Une entrée décidée par la comité des indices Euronext, qui survient alors que le champion du matériel ferroviaire a obtenu le feu vert des instances européennes en juillet dernier dans son projet de rachat de la division rail du constructeur canadien Bombardier.
Un chiffre d'affaires en net recul, mais un carnet de commandes prometteur
Comme de nombreuses entreprises, Alstom a souffert de la crise sanitaire liée au Covid-19. En net recul au premier semestre 2020, son chiffre d'affaires s'établit à 1,5 milliard d’euros (contre 2,1 milliards d'euros l'année dernière), en baisse 27 % (-25 % à périmètre et taux de change constants).
Mais le groupe a sauvé les meubles grâce à une embellie des commandes au cours du premier semestre. Alstom a enregistré 1,7 milliard d'euros de commandes sur les 6 premiers mois de l'année, contre 1,6 milliard d’euros sur la même période en 2019.
Feu vert des autorités européennes pour le rachat de Bombardier
Le 31 juillet, la Commission européenne a approuvé le rachat de la branche ferroviaire de Bombardier par le groupe français. Un arbitrage en faveur d'Alstom, mais sous réserve que ce-dernier réalise certaines concessions. Parmi les sacrifices consentis : la cession du site de production de Reichshoffen, situé dans le Bas-Rhin, qui produit les trains régionaux Coradia Polyvalent et emploie environ 800 personnes, ainsi que la vente de Coradia Polyvalent.

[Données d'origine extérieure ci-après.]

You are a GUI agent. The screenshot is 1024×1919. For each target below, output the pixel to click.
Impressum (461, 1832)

Alstom veut un acheteur "solide" pour le site alsacien, avait insisté son PDG Henri Poupart-Lafarge le 22 juillet dernier, répondant aux inquiétudes des 800 salariés et des syndicats. Selon certaines sources proches du dossier, trois concurrents européens d’Alstom seraient en bonne place pour reprendre Reichshoffen.

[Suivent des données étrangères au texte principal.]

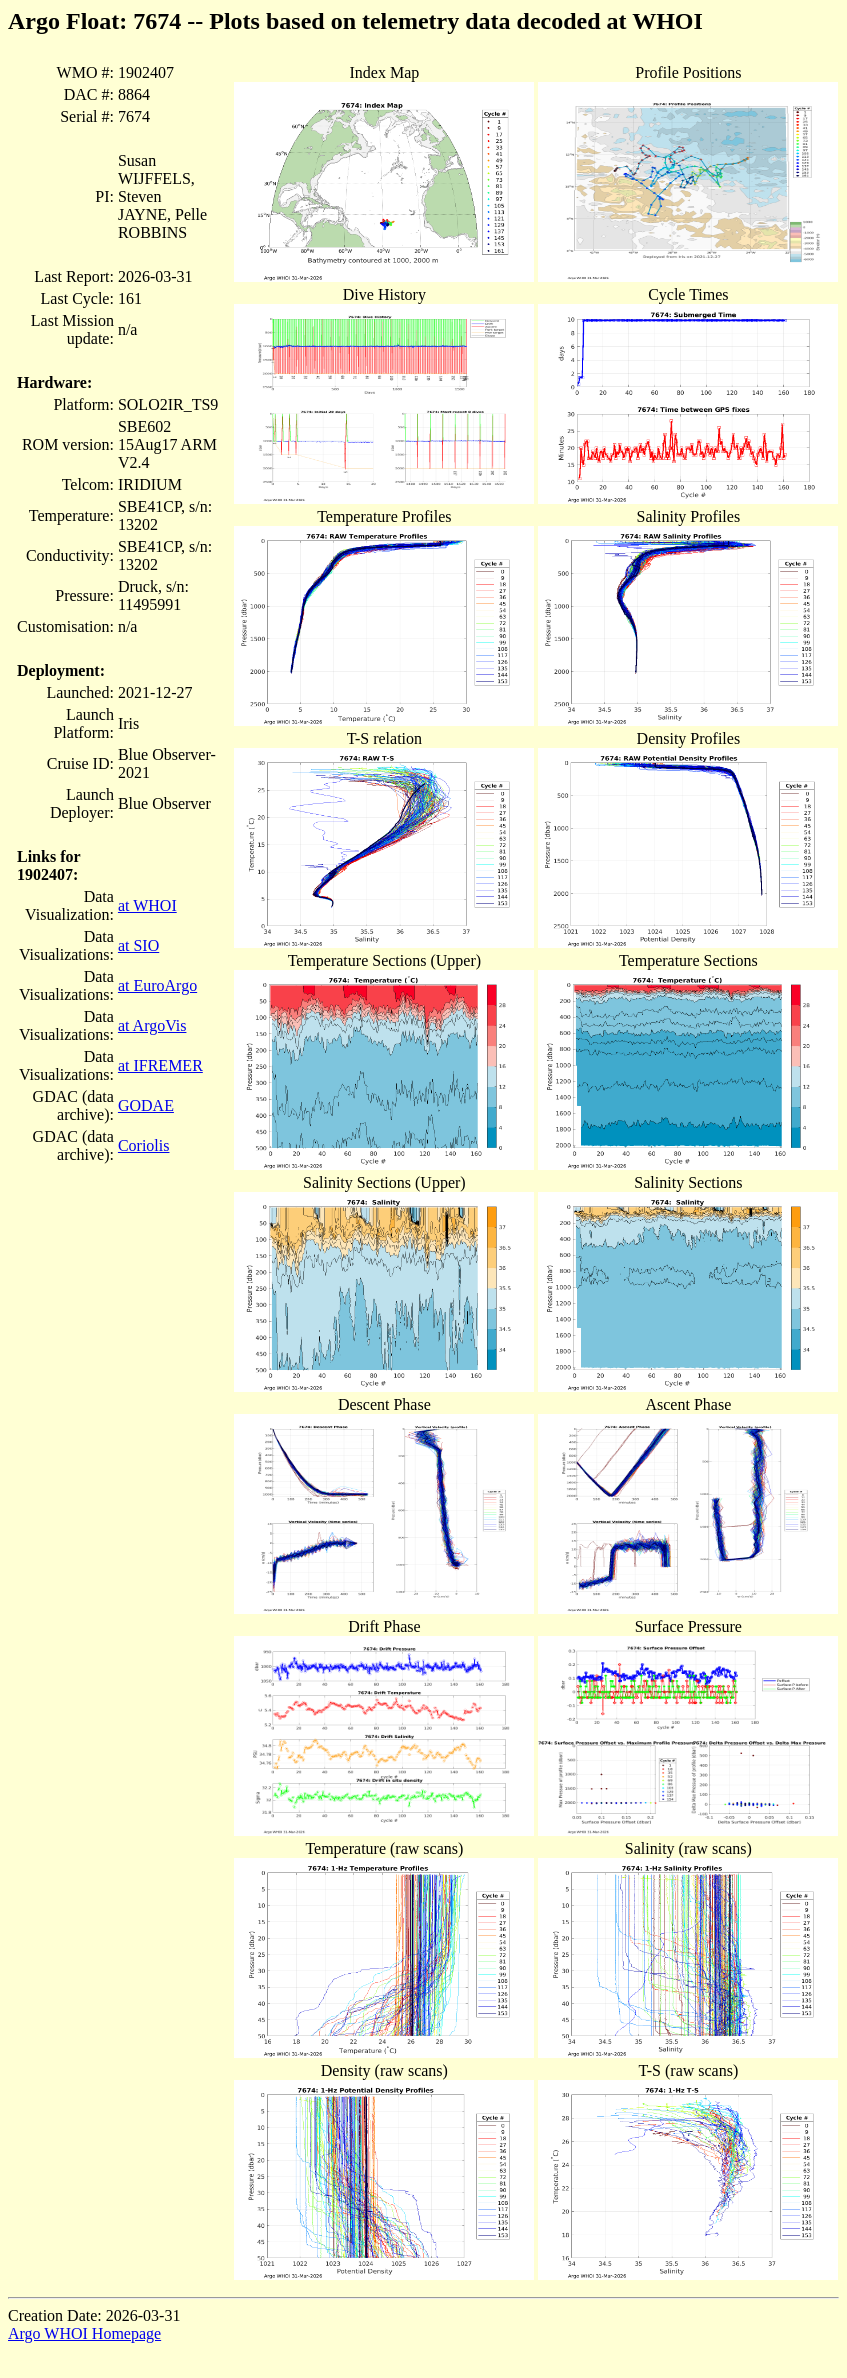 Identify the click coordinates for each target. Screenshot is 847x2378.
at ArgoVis (152, 1025)
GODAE (146, 1105)
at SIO (138, 945)
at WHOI (147, 905)
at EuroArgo (157, 985)
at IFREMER (160, 1065)
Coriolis (144, 1145)
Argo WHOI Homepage (84, 2333)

Le rachat de la division rail du groupe canadien, lourdement endettée, pour un montant de 6,2 milliards d'euros, doit faire d'Alstom le numéro deux mondial du ferroviaire. Et lui permettre de faire face à la concurrence chinoise, incarnée par le groupe CRRC.
Des commandes évaluées à 73 milliards d'euros
Le carnet de commandes actuel du champion du rail, estimé à 41 milliards d'euros, lui offre une visibilité sur 3 à 6 ans, d'après ses calculs. A ce montant s'ajoute celui de son promis canadien, qui culmine à 32 milliards. Parmi les contrats dans les tuyaux du géant ferroviaire, on peut citer le renouvellement des trains régionaux d'Ile-de-France, qui devrait lui rapporter 19 milliards d'euros.